- Christiane a raison, confirma Karine, c’est pas du tout ton style...
- Ca tombe bien, j’ai envie de changer de style en ce moment. En plus lui aussi il revient de Limoges.
Bel ensemble :
- Comment ça de Limoges ?
Je fis un large sourire, pour bien exposer mes dents de devant. Elles pouffèrent en choeur d’une manière sonore, ce qui attira sur nous l’attention d’une partie de la salle, mais aussi de l’Hidalgo décharné, qui fronça les sourcils tout en plongeant le nez dans son Bloody Mary.
- Je suis sûre que son sexe est gradué, souffla Karine.
- Pourquoi ?…
- Pour mesurer la profondeur des cruches…
Et de re-pouffer…
L’hidalgo ne devait pas trop savoir si c’était du lard ou du cochon, mais si jamais, dans un éclair de lucidité, il réalisait que l’on se foutait de sa gueule, ça risquait de déraper dans l’épidermique, voire même dans le malentendu.
Je fais quoi s’il rapplique pour me tirer les oreilles ?
C’est Karine qui va me défendre ? Juste avant de tomber dans les pommes ? J’ai repris une bolée de cidre et puis le fil de notre conversation :
- Bon alors, qu’est-ce qu’on disait ?
Christiane ôta ses lunettes, s’essuya les yeux avec une serviette en papier, et embraya :
- Où allez-vous exactement ?
- A Juviac.
- Juviac ?
- C’est un petit hameau de Haute-Corrèze Il y a juste quatre fermes, dont une avec des chambres d’hôtes. C’est très très calme.
- Je me doute...
- C’est la ferme de son jules, caqueta Karine, ce qui eût pour effet de réveiller en sursaut la curiosité de Christiane :
- Comment ça « son jules » ?
Karine nous roulait des yeux ronds avec un air totalement nunuche.
- Je ne peux rien dire... Isabelle ne veut pas... Je ne peux rien dire... Hou là là...
Mais c’est pas possible, elle est demeurée par moments l’alchimiste ? C’est le cidre doux qui lui monte à la tête ou alors les vapeurs de ses cornues, le plomb fondu, elle nous fait sa crise de Saturnisme...
- Tu as rencontré quelqu’un là-bas ? Susurra Christiane très intéressée.
Inutile de tergiverser, elle ne lâcherait plus le morceau.
- Ah, c’est ridicule, fis-je, un peu agacée, on ne s’est vus que pendant une journée.
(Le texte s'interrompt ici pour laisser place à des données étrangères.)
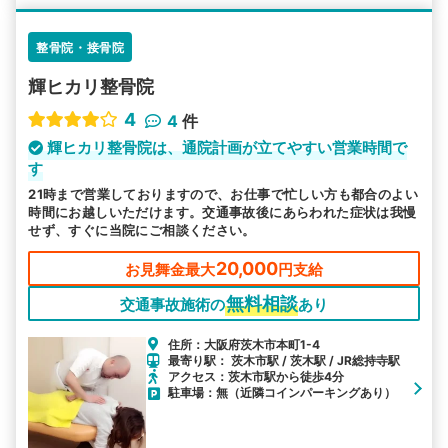
整骨院・接骨院
輝ヒカリ整骨院
4
4
件
輝ヒカリ整骨院は、通院計画が立てやすい営業時間で
す
21時まで営業しておりますので、お仕事で忙しい方も都合のよい
時間にお越しいただけます。交通事故後にあらわれた症状は我慢
せず、すぐに当院にご相談ください。
20,000
お見舞金最大
円支給
無料相談
交通事故施術の
あり
住所：大阪府茨木市本町1-4
最寄り駅： 茨木市駅 / 茨木駅 / JR総持寺駅
アクセス：茨木市駅から徒歩4分
駐車場：無（近隣コインパーキングあり）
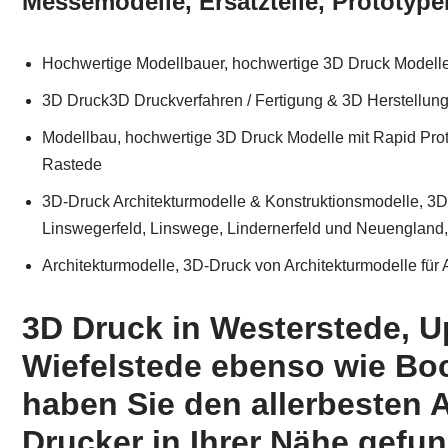
Messemodelle, Ersatzteile, Prototype
Hochwertige Modellbauer, hochwertige 3D Druck Modelle
3D Druck3D Druckverfahren / Fertigung & 3D Herstellun
Modellbau, hochwertige 3D Druck Modelle mit Rapid Pro
Rastede
3D-Druck Architekturmodelle & Konstruktionsmodelle, 3D
Linswegerfeld, Linswege, Lindernerfeld und Neuengland
Architekturmodelle, 3D-Druck von Architekturmodelle für 
3D Druck in Westerstede, 
Wiefelstede ebenso wie Bo
haben Sie den allerbesten 
Drucker in Ihrer Nähe gefu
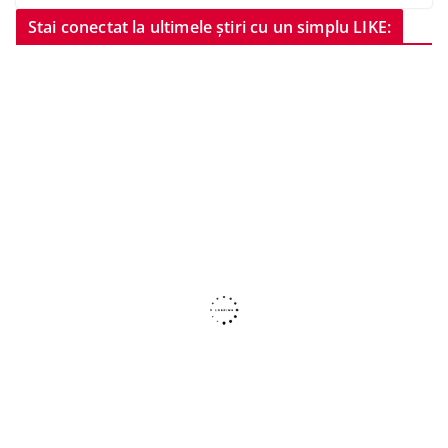
Stai conectat la ultimele știri cu un simplu LIKE:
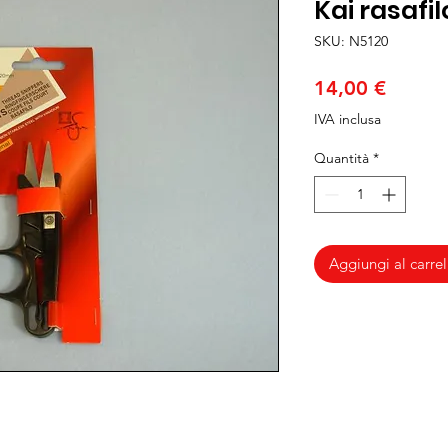
Kai rasafi
SKU: N5120
Prezzo
14,00 €
IVA inclusa
Quantità
*
Aggiungi al carrel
Je ne le connais pas plus que le type du bar...
- C’est du propre ! Et pourtant, vous allez retourner là-bas le mois prochain, pendant quinze jours... On dirait qu’il y a urgence...
- Ecoute, Christiane : S’il se passe quoi que ce soit de croustillant, je te promets, tu seras la première informée...
- Il y a bien un petit quelque chose ?...
Karine hochait sa tête à claques en écarquillant les mirettes de telle manière qu’hormis la couleur des cheveux, on aurait pu la confondre avec Amélie Poulain, dans les gros plans où Jeunet lui demande d’en rajouter. Elle est ridicule quand elle fait ça. Ca m’agace…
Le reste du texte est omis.